On retrouve ici l idee d un clivage binaire entre nature et culture.
Bel exemple de socioconstructivisme issu du marxisme que celui de Jacques Ranciere qui clame regulierement sa foi dans l egalité absolue des intelligences. De meme que lors de l affaire Lyssenko en URSS, cetains ideologues se sont detournés des religions en produisant une pensee conforme a leurs desirs qui puisse eviter les relents de credulité des religions revelees.
J.Ranciere fut enfant de coeur, Marx avait d innombrables rabbins dans sa famille dont son grand pere, passons aux extremes et mentionnons pour rire Staline seminariste, bref le besoin de croire peut aller fort loin et la question du partage entre faits et valeurs est impossible a trancher rigoureusement.
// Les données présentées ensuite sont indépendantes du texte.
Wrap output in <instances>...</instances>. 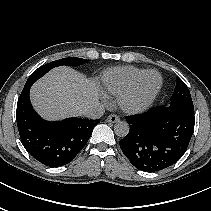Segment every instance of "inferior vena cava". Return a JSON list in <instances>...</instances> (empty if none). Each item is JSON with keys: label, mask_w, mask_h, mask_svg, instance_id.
Returning <instances> with one entry per match:
<instances>
[{"label": "inferior vena cava", "mask_w": 211, "mask_h": 211, "mask_svg": "<svg viewBox=\"0 0 211 211\" xmlns=\"http://www.w3.org/2000/svg\"><path fill=\"white\" fill-rule=\"evenodd\" d=\"M104 112V106L99 102H96L92 105H89L83 112V115L90 119H98L103 116Z\"/></svg>", "instance_id": "obj_1"}]
</instances>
Pour le moment je ne vois guere de solution en dehors de convictions metaphysiques ou dogmatiques comme le dit a peu près Yves Couture, le plus plausible en contexte democratique etant de tenter de penser plus avant les limites de la non-nature humaine i.e. de sa liberté, ce qui ne pourra qu etre une reflexion où la metaphysique aura sa place que celle-ci soit officielle ou non. Il nous faudra comme toujours parier sur ce que nous ignorons et ainsi nous risquer en misant nos audaces a l egard de la Nature notamment la nature que nous sommes nous-memes...
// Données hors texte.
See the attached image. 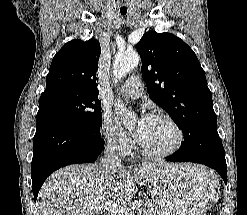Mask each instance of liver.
<instances>
[{
	"mask_svg": "<svg viewBox=\"0 0 247 215\" xmlns=\"http://www.w3.org/2000/svg\"><path fill=\"white\" fill-rule=\"evenodd\" d=\"M174 164L148 162L128 171L118 167L108 173L100 164L70 165L53 173L39 192L40 215H96L101 201L125 205L137 190L152 182L159 170ZM188 170H195L188 164Z\"/></svg>",
	"mask_w": 247,
	"mask_h": 215,
	"instance_id": "1",
	"label": "liver"
}]
</instances>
L'évitement de l'inceste a fait l'objet d'une multitude de travaux, à la fois anthropologiques et psychologiques au sein de l'espèce humaine, et aussi à travers un très grand nombre d'espèces aussi variées que les mammifères, les oiseaux et les insectes. Ceci pour dire que c'est un phénomène très général dans le règne animal qui ne nécessite aucune "prise de conscience". Un point d'entrée dans cette littérature: https://scholar.google.fr/scholar?hl=fr&as_sdt=0%2C5&q=incest+avoidance&btnG=
Concernant le clivage entre nature et culture, je vous renvoie à ces quelques articles:
http://www.lscp.net/persons/ramus/docs/inne_acquis12.pdf
http://www.lscp.net/persons/ramus/docs/JDP2007.pdf
Texte remarquable résumant de façon précise l'origine des incompréhensions actuelles.
A diffuser aussi largement que possible!
Article passionnant à lire. Dommage que la conclusion relève plus d'une "morale" que de la science. Dommage.
La note [VI] que j'ai lue comme une conclusion en fait. C'est inutile et montre que ce sujet du viol n'est pas connu. Cela nuit à l'analyse.
Je partage ce point de vue...
Tout était neutre et clair jusqu'aux derniers paragraphes qui débordent justement de l'information neutre et objective des sciences cognitives sur le sujet et témoignent d'une méconnaissance sur ce sujet.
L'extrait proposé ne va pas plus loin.